Обоим, и Рамаданову и Матвею, приятно было видеть изменившееся лицо генерала. Он стоял над полированным и большим столом, задумчивый и уверенный, как рыбак над безмолвной и полноводной рекой, забросив в нее тенета. Рыбак-то знает, что рыба пошла, что невод крепок; сеть длинна, как сеть наших дней… Они видели лицо изобретателя! Он способен не только на мелкие выдумки, вроде разговора с фашистскими журналистами, но силен и в большой. Ему хочется только одного: передать и им эту уверенность с тем, чтобы успокоили народ, город, СХМ. «Да, друзья, надо побеседовать с народом, это уже ваше дело, — говорил его взгляд. — Ночная буря немало взволновала людское море. Но, помните, именно это море повергнет своими волнами того заклинателя, который вызвал бурю!»
И чтобы подчеркнуть эти свои думы, генерал на прощанье сказал Матвею:
— Всяко бывает, и в мое сердце может ворваться пуля противника. Однако прошу передать: и тогда противник не ворвется на Проспект Ильича!
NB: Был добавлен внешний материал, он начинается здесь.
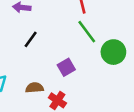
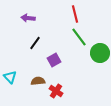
purple square: (66, 67) -> (54, 60), moved

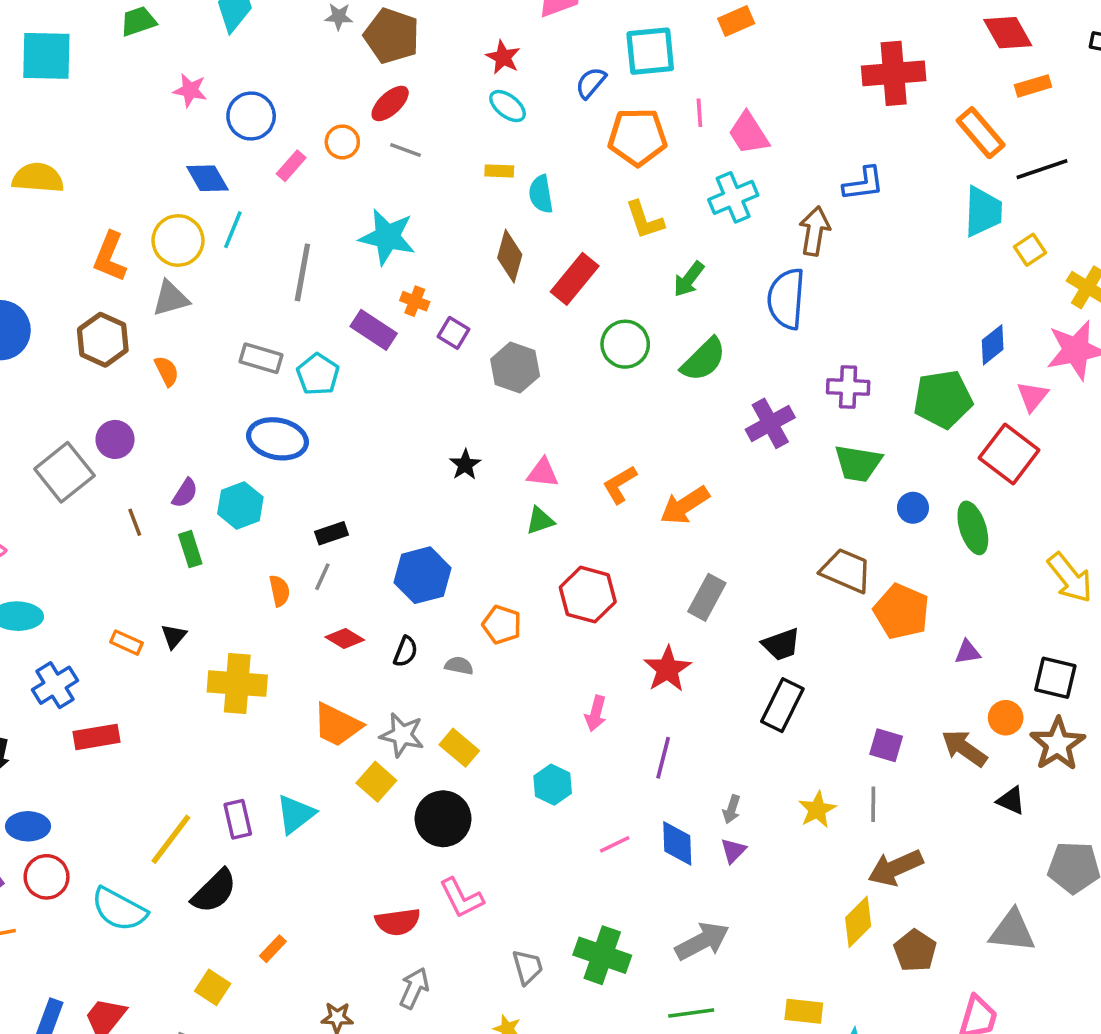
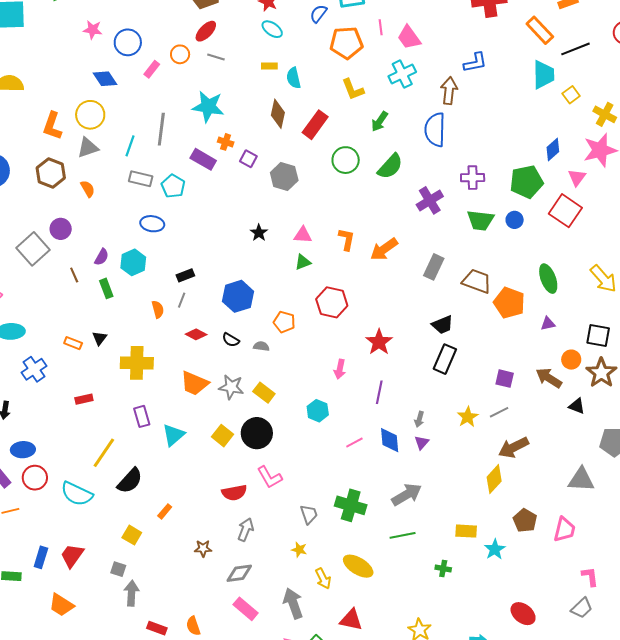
cyan line: (233, 230) -> (130, 146), moved
blue ellipse: (278, 439) -> (152, 224), size x0.7
orange L-shape: (620, 484) -> (347, 239), turned 135
blue circle: (913, 508) -> (515, 220), moved
green ellipse: (973, 528) -> (548, 279), moved
gray rectangle: (707, 597) -> (434, 267), moved
black semicircle: (406, 652) -> (231, 340), turned 102
red rectangle: (97, 737) -> (84, 399), moved, size x0.7
yellow square: (376, 782) -> (223, 436), moved
gray line: (873, 804) -> (499, 412), turned 66
purple rectangle: (238, 819) -> (142, 416), moved
brown pentagon: (915, 951) -> (525, 521), moved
У порога еще раз они посмотрели друг другу в глаза. Генерал хмуро, слегка стыдясь своей выходки, спрашивал этим взглядом: «Нехорошо я поступил? Но ведь и вы, дорогой мой, согласитесь, были довольно глупы, когда отправились за рубеж!» Матвей, тоже взглядом, ответил ему: «Конечно, нашему генералу лаяться не след. И попозже, после войны, я вам напомню это. Сейчас же, имейте в виду, я совсем иной, чем тот юноша, который переходил фронт!» И генерал, казалось, воскликнул: «Боже мой, да разве я не понимаю! Вы полагаете, небось, что нести детей командира, вот сейчас, я дал вам чисто случайно? Нет! Хотелось вам сказать, но стеснялся я, генерал Горбыч, всяко случается, возможно, уйду из мира, но вам, Матвей, вмеряется та мера, которую только ты способен унести. Так неси же ее с честью!» И Матвей сказал про себя, глядя прямо в глаза генерала: «Постараюсь исполнить ваше приказание, товарищ Горбыч, как бы трудно ни оказалось мне…»
— Ну пока, Горбыч, — со штатской развязностью сказал Рамаданов, который не любил долгих проводов.
— Заходи и ты, Ларион Осипыч, — ответил Горбыч. — Какая книга?
Рамаданов ответил за Матвея:
— «Утраченные иллюзии». Читает по моей рекомендации, дабы не искать ему потерянного.